Strange that the world should have altered so! He had noticed something amiss with it that day he went to Windsor to receive his appointment as Prime Minister; an unnatural clearness, like the clearness of a landscape before a storm.
As he stood on the platform at Paddington, looking at the crowd of pleasure-seekers—men and women in boating-costumes—he had seen them, not as creatures of flesh and clothes, but as translucent wraiths, grinning and gibbering in one another’s faces; the only real live being there, the Guard—Odysseus playing Charon in Hades—watchful, responsible, long-glancing down the train, touching his hat, receiving obols from the shades.
Tears came into Lady Wyse’s heart as she sat and looked at him. She guessed the truth, which he did not suspect; death was going to take from her the companion-mind which had made her wilderness green again. But that belief she put away from herself and him.
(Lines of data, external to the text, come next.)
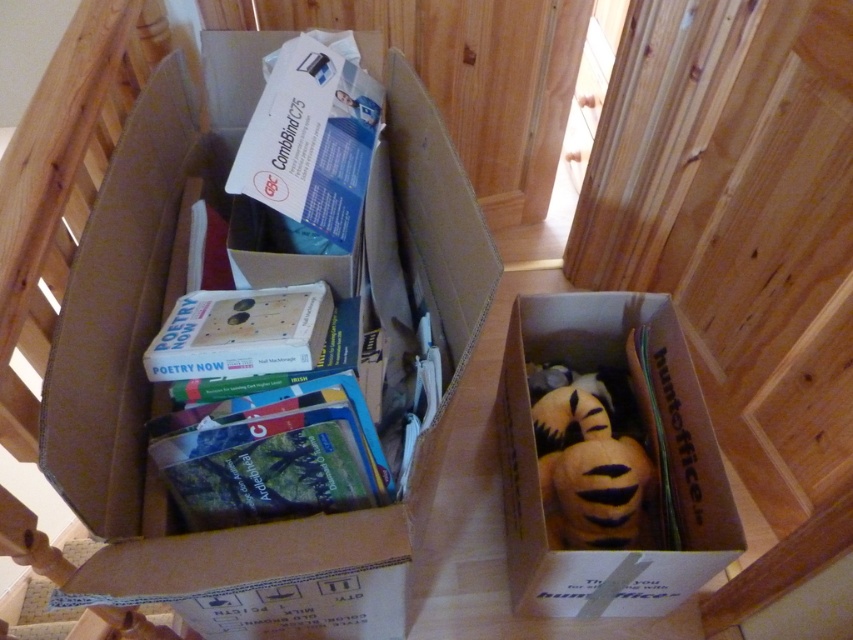 Who is shorter, hardcover book at center or velvet plush toy at lower right?

Standing shorter between the two is velvet plush toy at lower right.

Between hardcover book at center and velvet plush toy at lower right, which one has more height?

With more height is hardcover book at center.

Where is `hardcover book at center`? hardcover book at center is located at coordinates (271, 454).

Does matte cardboard book at center appear on the right side of velvet plush toy at lower right?

Incorrect, matte cardboard book at center is not on the right side of velvet plush toy at lower right.

Who is lower down, matte cardboard book at center or velvet plush toy at lower right?

velvet plush toy at lower right is lower down.

Where is `matte cardboard book at center`? matte cardboard book at center is located at coordinates (241, 333).

Which of these two, brown cardboard at upper left or velvet plush toy at lower right, stands taller?

brown cardboard at upper left

Is brown cardboard at upper left wider than velvet plush toy at lower right?

In fact, brown cardboard at upper left might be narrower than velvet plush toy at lower right.

Is point (112, 113) more distant than point (585, 476)?

No, it is in front of (585, 476).

You are a GUI agent. You are given a task and a screenshot of the screen. Output one action in this format:
    pyautogui.click(x=<x>, y=<y>)
    Task: Click on the brown cardboard at upper left
    The height and width of the screenshot is (640, 853).
    Given the screenshot: What is the action you would take?
    pyautogui.click(x=62, y=180) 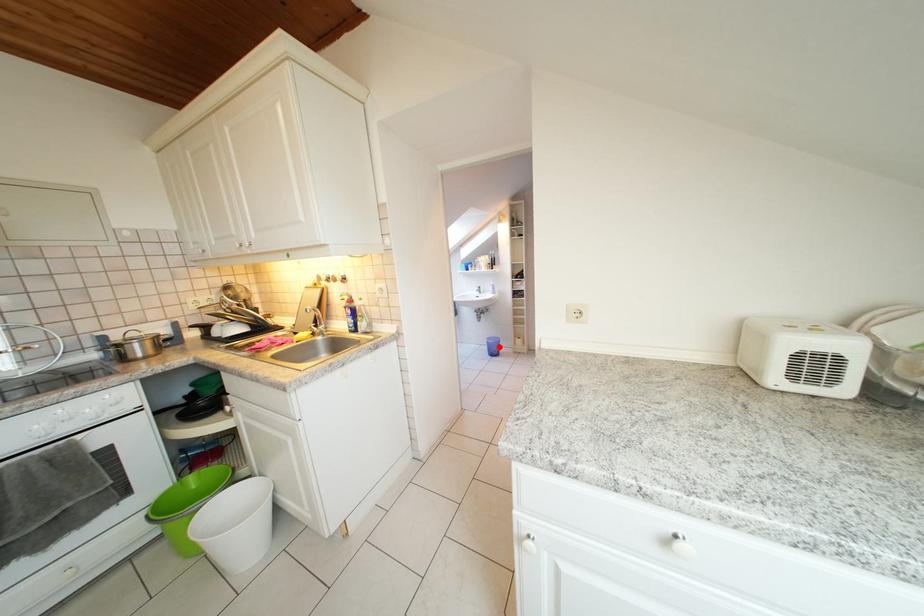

In other things they thought together, these two minds: his, the elemental, the slow, the encompassing; hers, the polished, the swift, the penetrating; his, like the thunder rolling, huge and formless; hers, like the music of the master’s fiddle, delicate, exact, exhaustive. Both saw their old scheme for laughter vanish like a mirage in the desert as the traveller approaches; and in its place, from the heart of all things, welled up the new thought, the greater thought, suited to the solemn grandeur of their friendship.
Dwala was at a table, coughing feebly; opposite him Huxtable, busy with ink and papers. Lady Wyse sat talking intermittently, absently, listlessly, with Lord Glendover by the empty tea-cups. She rose, and strayed over to Dwala’s table, where she stood awhile picking up papers and throwing them down again.
‘What this?... “The best hundred books.”’
‘That’s for the prospectus of Glenister’s new “Dwala Classics,”’ said Huxtable.